Friday, 29 January 2021

Oh Dear!

Well...NOTHING I had planned has actually worked out this week. linked with that is that yet again nothing feels normal right now. I seem to have made the wrong choices all the way through. The trip that I missed at the beginning of the week is still waiting and I will try again to get all my ducks in a row very soon...but not yet! The truth is that I feel lost just now...nothing feels normal or right..and I have yet to go for the injection I missed ! I am not deliberately avoiding anything...but the lethargy takes over in unexpected ways. The bottom line here is I think that I am just too old. .. nothing feels important enough to get me moving.

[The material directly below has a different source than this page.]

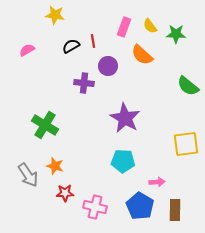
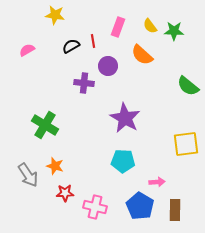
pink rectangle: moved 6 px left
green star: moved 2 px left, 3 px up
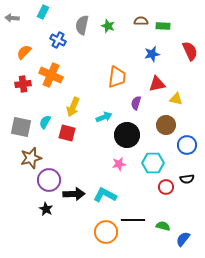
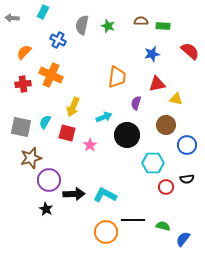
red semicircle: rotated 24 degrees counterclockwise
pink star: moved 29 px left, 19 px up; rotated 24 degrees counterclockwise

If I die or catch the infection what does it actually matter? I have no loved ones left! There is literally no one who would miss me...much.And this state of affairs is beginning to colour my thinking now. I havnt tried to start my car all week...and I do usually run it to be sure of it starting when I need it. So.....this is not me at all. And the weather isnt helping! Its cold wet and blowing out there. A day for staying under the duvet in fact but even that feels wrong too! So sorry ...not my usual self at all this morning...but I will try....soon to get all my ducks in a row....What ever that means! Please dont worry if you are reading this...Ill snap out of it when I get moving. Soon!

1 comment:

Martha's Sister said...

Good morning Jean
Hope those ducks are swimming merrily tomorrow and when I log in to read your blog you have some tale of the past to share, or a seed of wisdom to share.